Earth Day is Wednesday, April 22nd this year. It’s also the 50th anniversary of Earth Day!
Typically on Earth Day, kids, families and individuals celebrate our planet Earth by planting trees while wearing “Earth Day” t-shirts (oh, the irony). Those community service projects won’t be happening this year, but here are some other things you can do:
- Stay home – don’t drive anywhere.
- Don’t dry clean your nice work clothes.
- Have a zoom meeting instead of traveling to an in-person meeting.
- Eat what’s in your fridge and pantry to reduce food waste.
- Cancel your vacation to France and visit the Louvre online for free!
You’re already doing all of those things, you say? Great!
If you are looking for things you can do to celebrate, take a look at EarthDay.org’s 22-Day Earth Day Challenge. Each day in April leading up to Earth Day, they put out small “challenges” or suggestions of things you can do to help the earth. Examples include, switching to green power in your home, reading suggestions to expand your knowledge of climate issues, and committing to Vote Earth.
I’m curious to see how the COVID-19 pandemic will affect global carbon emissions. I think most people anticipate that CO2 emissions will drop, but by how much and whether the change will last is anyone’s guess.
Emissions from transportation (flights, commuting, etc) will go down in the short term. But when this is all over, will people continue to work from home and have zoom meetings rather than drive into an office or take business flights to meet in person? Yet to be seen.
People are also reducing food waste by using up what’s in their fridge and pantries before going to the store to buy more. This is another upside that will hopefully become a habit that will outlive the coronavirus.
On the other hand, what about disposable products? Putting aside all the masks and gloves and other PPE that is being used these days (it’s necessary, I know), a lot of grocery stores and coffee shops are no longer allowing people to bring their own bags, containers for bulk items, or mugs for coffee.
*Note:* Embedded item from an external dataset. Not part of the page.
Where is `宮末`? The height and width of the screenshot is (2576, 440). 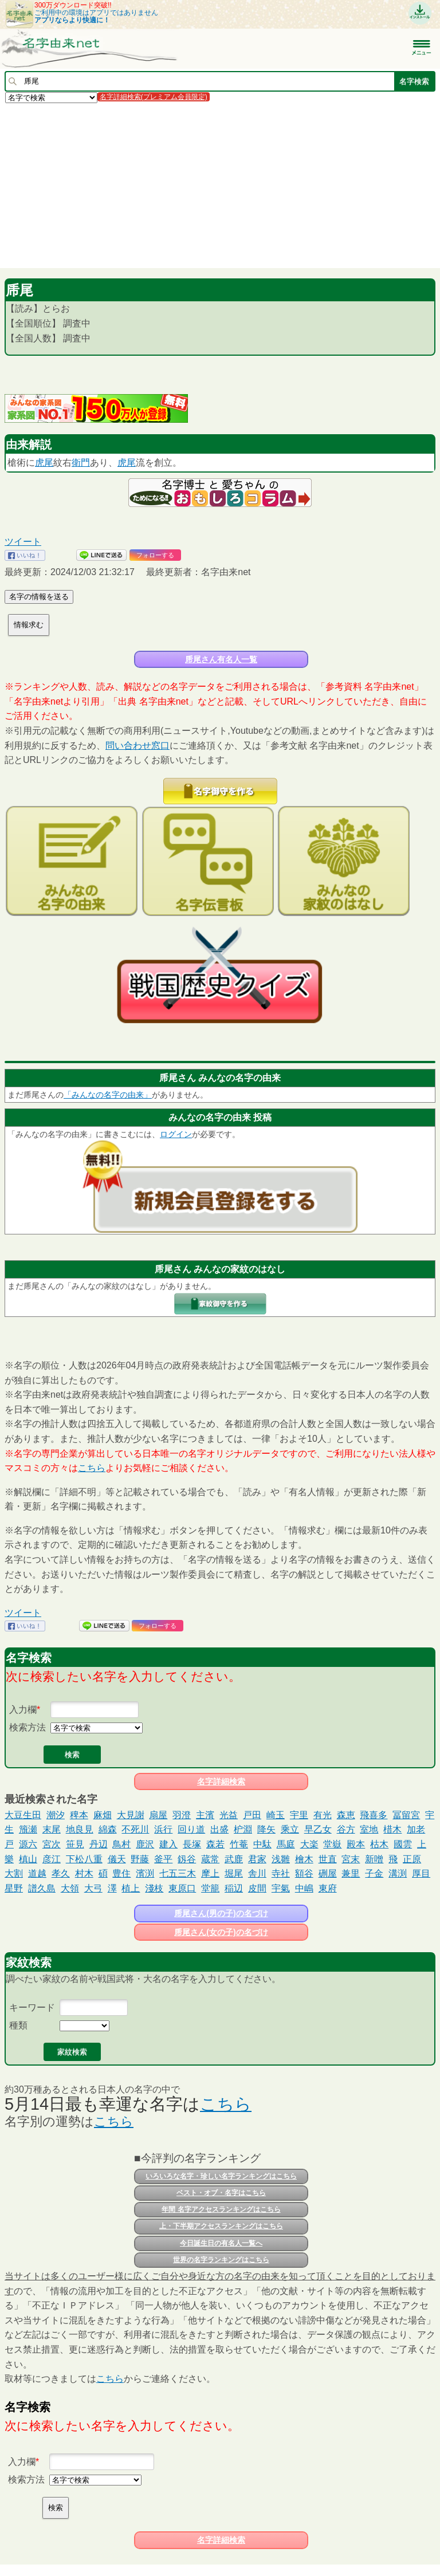 宮末 is located at coordinates (350, 1859).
I understand why it wouldn’t be smart to have baristas handling multiple reusable coffee mugs, but it seems to me that reusable cloth grocery bags can still be used safely. I almost always use the self-check out, and bag my own groceries, so the cashiers aren’t touching my bags. In fact, I’ve continued to bring my own bag, and no one has stopped me. I worry that the progress we’ve made recently in encouraging people to use fewer single-use items will go out the window. After this is over, people will have gotten out of the habit of remembering to bring their cloth bag or reusable mug. Plus, there will probably be lingering fears and germophobia that will dissuade people from using reusable products.
If history is any indication, COVID-19 will be but another mere blip in the upward trajectory of global climate emissions.
Let’s hope something better comes from all this.